Two Tupí-Guaraní languages played an important part in the Portuguese and Spanish colonisation of South America, Tupinambá on the Brazilian coast and Guaraní in colonial Paraguay. In the early 21st century, Guaraní is spoken by more than six million non-Indian people in Paraguay and in adjacent parts of Argentina and Brazil.

Tupí-Guaraní (TG) is an artificial term used by linguists to denominate the family composed by eight subgroups of languages, one of them being the Guaraní subgroup and the other one the extinct Tupinambá and its varieties.

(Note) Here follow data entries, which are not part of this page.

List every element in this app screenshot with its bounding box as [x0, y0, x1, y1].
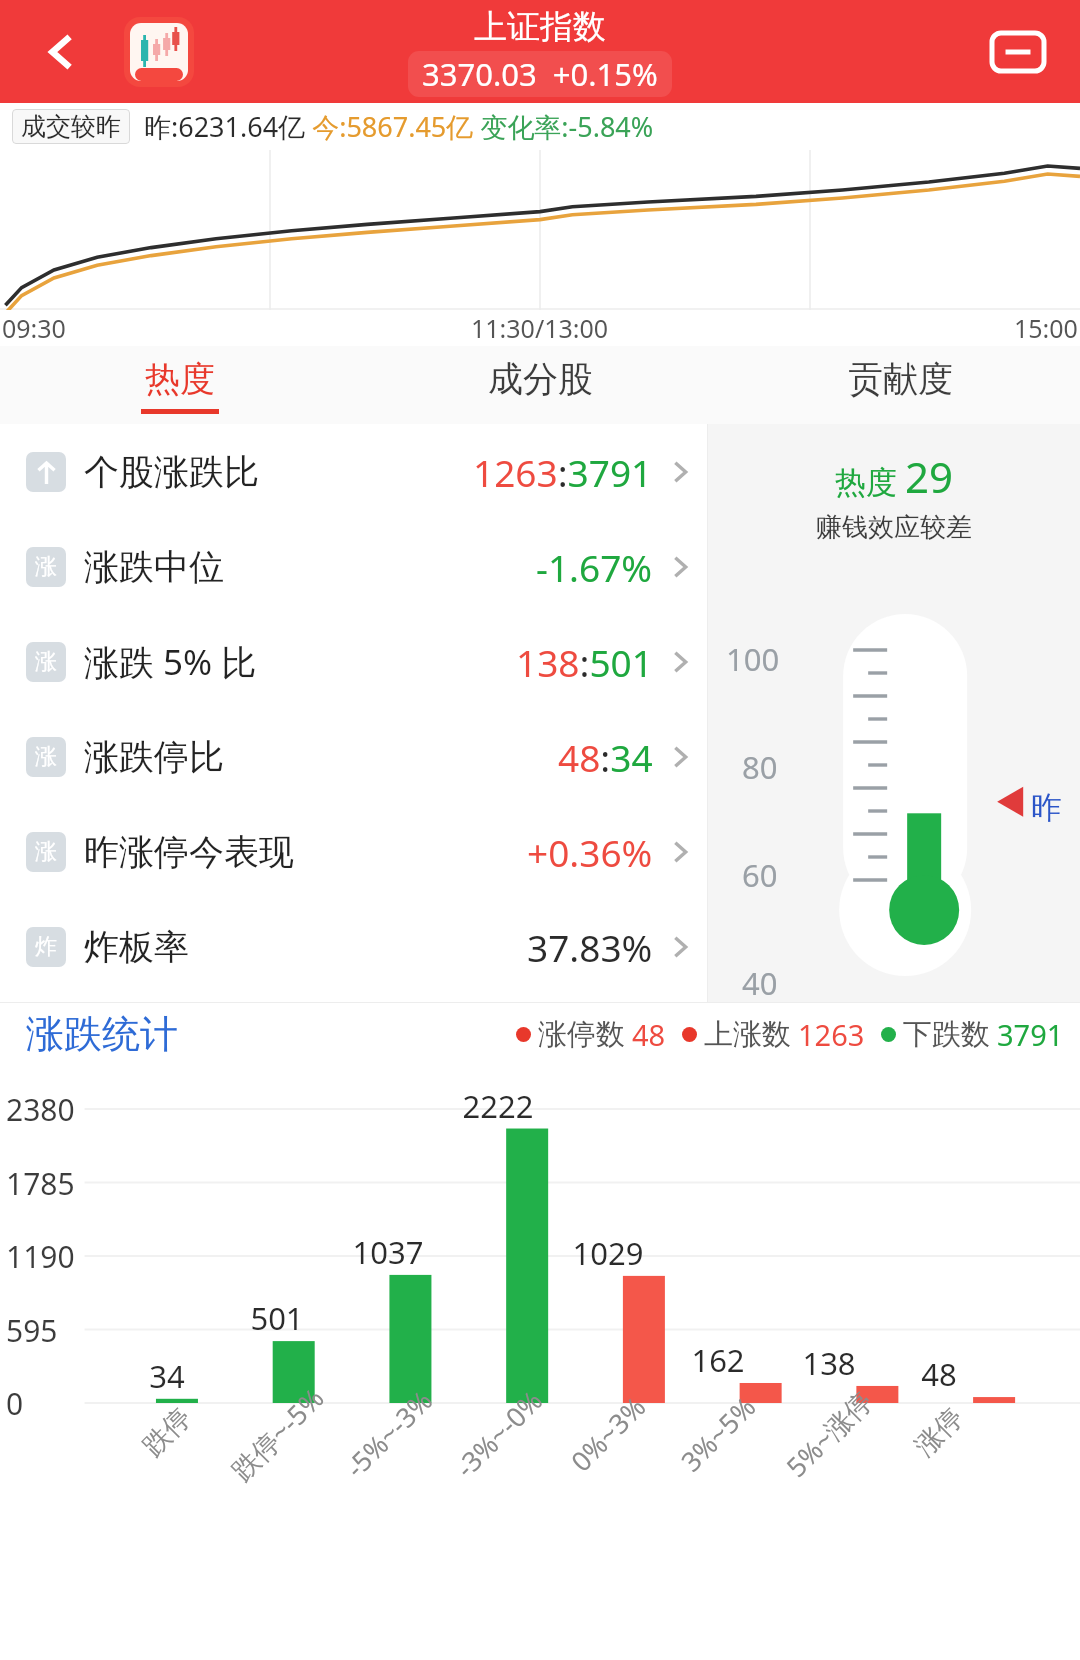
- button[interactable]: 涨: [0, 519, 707, 614]
- staticText: 48:34: [558, 732, 653, 782]
- staticText: 1190: [6, 1236, 75, 1277]
- button[interactable]: 贡献度: [720, 346, 1080, 424]
- staticText: 贡献度: [848, 357, 953, 401]
- staticText: 涨跌统计: [26, 1010, 178, 1058]
- staticText: 涨停: [908, 1401, 970, 1463]
- staticText: 涨: [35, 743, 57, 771]
- staticText: 热度: [145, 357, 215, 401]
- staticText: 501: [232, 1297, 322, 1339]
- staticText: 1029: [563, 1232, 653, 1274]
- staticText: 1037: [343, 1231, 433, 1273]
- staticText: 3791: [997, 1015, 1064, 1054]
- staticText: 48: [632, 1015, 666, 1054]
- staticText: 60: [742, 854, 778, 896]
- staticText: 昨:6231.64亿 今:5867.45亿 变化率:-5.84%: [144, 108, 654, 145]
- button[interactable]: 涨: [0, 804, 707, 899]
- staticText: 成交较昨: [21, 111, 121, 142]
- staticText: 09:30: [2, 311, 66, 345]
- staticText: 上证指数: [474, 6, 606, 48]
- staticText: 595: [6, 1310, 58, 1351]
- staticText: 100: [726, 638, 780, 680]
- staticText: 涨停数: [538, 1016, 625, 1053]
- staticText: 80: [742, 746, 778, 788]
- button[interactable]: App logo: [124, 17, 194, 87]
- staticText: 11:30/13:00: [471, 311, 609, 345]
- staticText: 涨跌 5% 比: [84, 638, 257, 686]
- staticText: 1263:3791: [473, 447, 653, 497]
- staticText: 涨跌中位: [84, 545, 224, 589]
- button[interactable]: 个股涨跌比: [0, 424, 707, 519]
- button[interactable]: Back: [22, 13, 100, 91]
- staticText: 上涨数: [704, 1016, 791, 1053]
- staticText: 34: [122, 1355, 212, 1397]
- staticText: 0%~3%: [562, 1388, 654, 1479]
- staticText: 热度 29: [835, 448, 954, 505]
- staticText: 赚钱效应较差: [816, 511, 972, 544]
- staticText: 3370.03 +0.15%: [422, 53, 658, 95]
- button[interactable]: 涨: [0, 614, 707, 709]
- staticText: 5%~涨停: [778, 1382, 880, 1485]
- button[interactable]: 炸: [0, 899, 707, 994]
- button[interactable]: 热度: [0, 346, 360, 424]
- staticText: 1785: [6, 1163, 75, 1204]
- button[interactable]: 涨: [0, 709, 707, 804]
- staticText: 涨: [35, 838, 57, 866]
- staticText: 下跌数: [903, 1016, 990, 1053]
- staticText: 138: [784, 1342, 874, 1384]
- staticText: 2380: [6, 1089, 75, 1130]
- staticText: 昨: [1031, 788, 1062, 827]
- staticText: 48: [894, 1353, 984, 1395]
- staticText: 昨涨停今表现: [84, 830, 294, 874]
- staticText: 个股涨跌比: [84, 450, 259, 494]
- staticText: 138:501: [516, 637, 653, 687]
- staticText: 37.83%: [527, 922, 653, 972]
- staticText: 炸: [35, 933, 57, 961]
- staticText: 15:00: [1014, 311, 1078, 345]
- staticText: 炸板率: [84, 925, 189, 969]
- staticText: 0: [6, 1383, 24, 1424]
- staticText: 涨跌停比: [84, 735, 224, 779]
- staticText: -3%~-0%: [447, 1382, 550, 1485]
- staticText: +0.36%: [527, 827, 653, 877]
- button[interactable]: 成分股: [360, 346, 720, 424]
- staticText: 2222: [453, 1085, 543, 1127]
- staticText: 成分股: [488, 357, 593, 401]
- button[interactable]: 成交较昨: [12, 109, 130, 144]
- staticText: -1.67%: [536, 542, 653, 592]
- staticText: 涨: [35, 648, 57, 676]
- staticText: 涨: [35, 553, 57, 581]
- staticText: 1263: [798, 1015, 865, 1054]
- staticText: 跌停: [136, 1401, 198, 1463]
- staticText: -5%~-3%: [337, 1382, 440, 1485]
- staticText: 162: [673, 1339, 763, 1381]
- staticText: 3%~5%: [672, 1388, 764, 1479]
- staticText: 跌停~-5%: [223, 1379, 332, 1488]
- staticText: 40: [742, 962, 778, 1002]
- button[interactable]: Minimize: [980, 14, 1056, 90]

Important phonological characteristics of Tupian languages are nasality and the occurrence of a high central vowel /ɨ/, a glottal stop /ʔ/, and final consonants, especially plosives in coda position. Nasality seems to be a common characteristic of all branches of the family. Most of them show phenomena such as nasal harmony, also called nasal assimilation or regressive nasalization by some scholars.

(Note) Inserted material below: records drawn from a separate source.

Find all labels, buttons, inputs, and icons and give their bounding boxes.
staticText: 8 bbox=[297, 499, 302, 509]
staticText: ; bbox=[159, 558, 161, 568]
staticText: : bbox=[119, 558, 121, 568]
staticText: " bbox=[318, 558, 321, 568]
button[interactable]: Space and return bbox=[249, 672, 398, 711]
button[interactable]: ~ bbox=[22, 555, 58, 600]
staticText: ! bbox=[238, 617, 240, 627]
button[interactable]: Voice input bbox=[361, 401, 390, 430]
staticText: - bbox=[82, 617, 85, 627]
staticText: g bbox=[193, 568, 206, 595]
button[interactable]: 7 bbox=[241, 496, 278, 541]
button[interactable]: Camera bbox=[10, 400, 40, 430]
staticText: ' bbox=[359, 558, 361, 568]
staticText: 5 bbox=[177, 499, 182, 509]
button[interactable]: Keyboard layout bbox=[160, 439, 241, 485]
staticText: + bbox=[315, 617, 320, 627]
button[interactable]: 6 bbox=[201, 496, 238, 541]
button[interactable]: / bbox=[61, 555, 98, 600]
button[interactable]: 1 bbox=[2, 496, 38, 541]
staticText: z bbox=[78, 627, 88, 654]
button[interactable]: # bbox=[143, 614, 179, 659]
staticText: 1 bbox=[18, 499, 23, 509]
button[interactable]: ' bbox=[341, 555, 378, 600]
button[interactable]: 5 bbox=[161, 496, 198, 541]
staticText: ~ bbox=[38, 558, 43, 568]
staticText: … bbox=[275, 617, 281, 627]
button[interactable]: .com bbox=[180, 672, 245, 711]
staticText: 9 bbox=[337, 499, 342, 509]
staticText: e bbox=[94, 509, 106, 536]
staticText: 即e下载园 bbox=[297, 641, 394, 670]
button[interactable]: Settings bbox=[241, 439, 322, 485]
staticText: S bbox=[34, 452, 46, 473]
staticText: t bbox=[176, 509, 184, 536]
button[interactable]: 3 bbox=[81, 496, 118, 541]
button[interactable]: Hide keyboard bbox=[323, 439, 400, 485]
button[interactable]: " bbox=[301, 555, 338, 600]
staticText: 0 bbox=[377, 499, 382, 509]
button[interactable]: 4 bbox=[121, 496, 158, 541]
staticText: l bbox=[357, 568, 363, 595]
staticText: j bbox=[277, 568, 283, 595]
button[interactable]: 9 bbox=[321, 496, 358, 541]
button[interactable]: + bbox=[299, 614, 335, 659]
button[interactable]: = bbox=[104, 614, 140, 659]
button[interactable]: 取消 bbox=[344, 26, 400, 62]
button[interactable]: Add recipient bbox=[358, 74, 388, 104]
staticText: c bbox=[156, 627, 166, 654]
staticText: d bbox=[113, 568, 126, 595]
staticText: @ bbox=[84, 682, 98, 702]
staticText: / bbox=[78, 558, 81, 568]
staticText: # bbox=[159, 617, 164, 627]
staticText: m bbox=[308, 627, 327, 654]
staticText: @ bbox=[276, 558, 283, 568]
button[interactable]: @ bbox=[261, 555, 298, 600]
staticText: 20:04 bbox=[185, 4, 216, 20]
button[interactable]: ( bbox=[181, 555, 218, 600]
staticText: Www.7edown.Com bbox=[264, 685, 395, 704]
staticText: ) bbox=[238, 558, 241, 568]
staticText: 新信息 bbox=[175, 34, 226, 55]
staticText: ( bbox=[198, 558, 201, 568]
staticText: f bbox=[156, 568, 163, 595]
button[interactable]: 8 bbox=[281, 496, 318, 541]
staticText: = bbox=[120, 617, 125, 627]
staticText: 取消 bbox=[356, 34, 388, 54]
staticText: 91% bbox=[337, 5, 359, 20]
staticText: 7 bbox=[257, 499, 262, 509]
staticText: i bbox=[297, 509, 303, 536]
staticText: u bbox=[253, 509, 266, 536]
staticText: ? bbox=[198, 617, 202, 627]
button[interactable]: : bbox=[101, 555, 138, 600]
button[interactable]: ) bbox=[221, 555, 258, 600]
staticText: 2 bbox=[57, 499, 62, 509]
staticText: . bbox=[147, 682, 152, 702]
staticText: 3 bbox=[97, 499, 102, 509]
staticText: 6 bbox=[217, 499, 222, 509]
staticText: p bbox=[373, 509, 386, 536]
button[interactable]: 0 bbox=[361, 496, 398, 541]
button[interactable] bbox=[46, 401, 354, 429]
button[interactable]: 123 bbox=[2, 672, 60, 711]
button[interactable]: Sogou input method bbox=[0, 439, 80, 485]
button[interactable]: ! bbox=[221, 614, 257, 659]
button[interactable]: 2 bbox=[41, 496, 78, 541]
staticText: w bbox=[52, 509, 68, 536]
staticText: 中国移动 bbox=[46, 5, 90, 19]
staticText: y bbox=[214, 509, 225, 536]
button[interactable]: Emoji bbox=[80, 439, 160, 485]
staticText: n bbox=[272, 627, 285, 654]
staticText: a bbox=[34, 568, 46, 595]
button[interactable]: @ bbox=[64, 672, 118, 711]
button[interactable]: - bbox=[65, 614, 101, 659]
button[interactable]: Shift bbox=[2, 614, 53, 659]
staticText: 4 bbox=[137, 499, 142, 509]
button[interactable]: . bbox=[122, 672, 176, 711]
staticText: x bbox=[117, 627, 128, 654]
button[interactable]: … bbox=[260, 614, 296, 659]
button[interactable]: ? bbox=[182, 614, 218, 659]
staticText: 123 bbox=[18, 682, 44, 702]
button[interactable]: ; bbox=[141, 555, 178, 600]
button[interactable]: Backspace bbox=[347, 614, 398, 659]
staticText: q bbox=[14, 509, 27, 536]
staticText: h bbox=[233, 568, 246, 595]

Tupian languages have a rich morphology expressed mainly by suffixes and prefixes, though particles are also important to express grammatical categories. Verbal morphology is characterized by generally rich devices of valence-changing formations. Relational inflection is one of the most striking phenomena of TG nominal phrases. It allows marking the determination of a noun by a preceding adjunct, its syntactical transformation into a nominal predicate, or the absence of any relation. Relational inflection partly occurs also in other branches and families than Tupí-Guaraní. Verbal person marking is realized by prefixing in most languages; some languages of the Tuparí and Juruna family, however, use only free pronouns.

Tupian syntax is based on the predication of both verbs and nouns. Subordinate clauses, such as relative clauses, are produced by nominalization, while adverbial clauses are formed by specific particles or postpositions on the predicate. Traditional word order is SOV.